JOHN BLOOMBERG-RISSMAN (3)
Introduction to T to C: Sun
T to C = Travels to Capitals. It’s a verse novel. The capitals are Donald Evans’s, who created postage stamps of imaginary countries. DE avoided fleshing out his world because he wanted to allow room for his friends’ imaginations. I didn’t know him, but I take advantage of that allowance to legitimize my appropriation of his terrain. If Evans’ world is the “x-axis”, then Michael Palmer’s Sun is the “y-axis”. I worked my way through Sunpoem by poem, using MP’s nouns in order as I came to them. I was not limited to his nouns, I use many of my own, and sometimes wander far afield, but I always return to the MP axis. There is a narrator; he’s like me, but he isn’t me. There are a number of other characters. Some exist in the world you and I share; some do not. All are equally real.
Empty Circles On The Earth
Joy writes from the “Côte des Morts”:
“The only trace of too many towns and villages:
“Clustered scorch marks
“Empty circles on the earth
“No wonder Pilate asking ‘what is truth? … would not stay for an answer’
“The militias swept the place
“I found one object:
“A bent piece of wire maybe six inches long
“I held it and cried
“I wish I were an artist
“I think I only live to write this down …”
Steve says:
“I once had a hound I took to the tidal pools in Palos Verdes
“I saw him bound ahead a couple hundred yards
“As I got closer I could see he was rolling around in the carcass of a seal
“Just covered in gore”
Michael’s house has burned destroying his library
He says:
“I want to build a wall of broadsides
“A book I can walk in …”
So we dance
We dance
Wrapped in the skin of this ecstatically rotting world
Michele says:
“According to statistics the most depressing day’s the 24th of January”
Francoise says:
“Did you hear about Gladys Murphy?”
Vicki’s crying again
I haven’t seen Paul since his mother died
In a room outside the Music Library someone plays a pretty mean piano
Someone else says:
“That’s the theory …”
I read spine labels from Alpha Liar to Eternity
Pine needles scatter on the surface of the new-fallen snow
Make perfect no-patterns somewhere between Klee and chaos theory:
A photo by Bohnchang Koo
(From the “Pencil of Nature” series)
That’s important too
Joy’s letter continues:
“Rain washed away the soil
“The mass grave opened and out rolled the bodies
“Like pages in a book I couldn’t stop reading
“That night I dreamt I held a dead man to my breasts
“Milk wouldn’t stop flowing”
Michael says:
“How fragile we are”
I wash my face and neck and when I get in bed and shut my eyes the dark flashes silver
Asleep I see Medusa coins
(Tongue protruding
Snakes hissing)
Awake I sit in the pale light with a mug of tea and a chunk of bread
I read the newspaper:
“A beautiful married blonde withdraws her money from the bank puts on her best jewels and buys a train ticket from Nashville's Union Station to Chicago
“Days later her body is found by a ferryman and fished from the river …
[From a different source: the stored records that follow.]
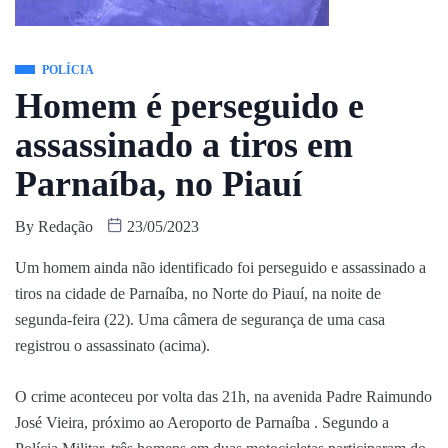
POLÍCIA
Homem é perseguido e
assassinado a tiros em
Parnaíba, no Piauí
By
Redação
23/05/2023
Um homem ainda não identificado foi perseguido e assassinado a
tiros na cidade de Parnaíba, no Norte do Piauí, na noite de
segunda-feira (22). Uma câmera de segurança de uma casa
registrou o assassinato (acima).
O crime aconteceu por volta das 21h, na avenida Padre Raimundo
José Vieira, próximo ao Aeroporto de Parnaíba . Segundo a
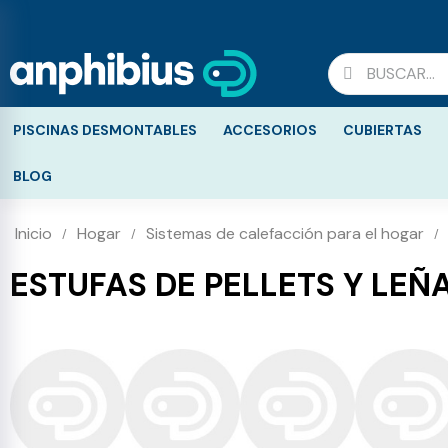
PISCINAS DESMONTABLES
ACCESORIOS
CUBIERTAS
BLOG
Inicio
Hogar
Sistemas de calefacción para el hogar
ESTUFAS DE PELLETS Y LEÑ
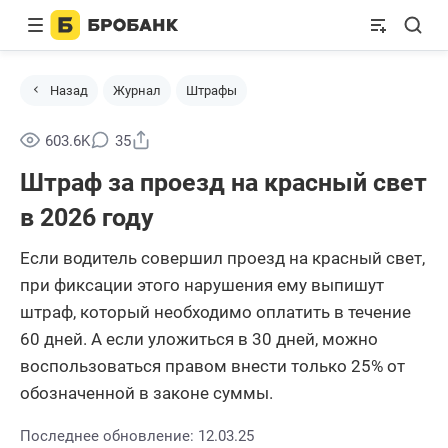
Назад
Журнал
Штрафы
Поделиться
603.6K
35
Штраф за проезд на красный свет
в 2026 году
Если водитель совершил проезд на красный свет,
при фиксации этого нарушения ему выпишут
штраф, который необходимо оплатить в течение
60 дней. А если уложиться в 30 дней, можно
воспользоваться правом внести только 25% от
обозначенной в законе суммы.
Последнее обновление: 12.03.25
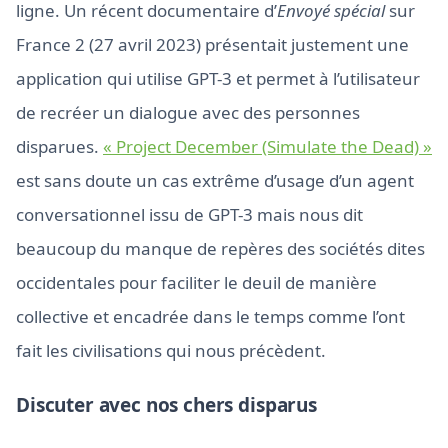
ligne. Un récent documentaire d’
Envoyé spécial
sur
France 2 (27 avril 2023) présentait justement une
application qui utilise GPT-3 et permet à l’utilisateur
de recréer un dialogue avec des personnes
disparues.
« Project December (Simulate the Dead) »
est sans doute un cas extrême d’usage d’un agent
conversationnel issu de GPT-3 mais nous dit
beaucoup du manque de repères des sociétés dites
occidentales pour faciliter le deuil de manière
collective et encadrée dans le temps comme l’ont
fait les civilisations qui nous précèdent.
Discuter avec nos chers disparus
“Minus her fourteen hundred dollars and her diamonds”
Joy writes:
“A bent piece of wire maybe six inches long”
My friend the young photographer shows me a photo of a photo from the genocide museum
The dark young man looks right at us
We’re going to kill him as soon as we kick in his teeth
Someone says:
“Drop a coin into the slot of the food machine”
Someone says:
“A dream door into a peach blossom world”
Someone says:
“The people in that country wash and wash with disinfectant”
I read this story in a book called Ghetto:
“My neighbor began building his house two months before the rains
“I didn’t like him much so I didn’t tell him how stupid he was
“After the first heavy rain his kitchen fell down so he began cooking in the bedroom
“Next the bedroom caved in and the whole family moved into the last remaining room in the house
“By the time the rains had stopped his whole family was sleeping under a plastic sheet”
So we dance
We dance
Wrapped in the skin of this ecstatically rotting world
~~
John Bloomberg-Rissman is an editor and mashup ethnographer slash maker of texts. Among other projects, he has co-edited one volume of the series Poems for the Millennium and a two-volume anthology called The End of the World Project, as well as currently co-editing The Collected Poems and Verse Translations of Anselm Hollo. His own work is ongoing and has been for about 15 years. It's called Zeitgeist Spam, of which three sections have been published; the fourth is currently in progress. He is aging-in-place in San Diego, California.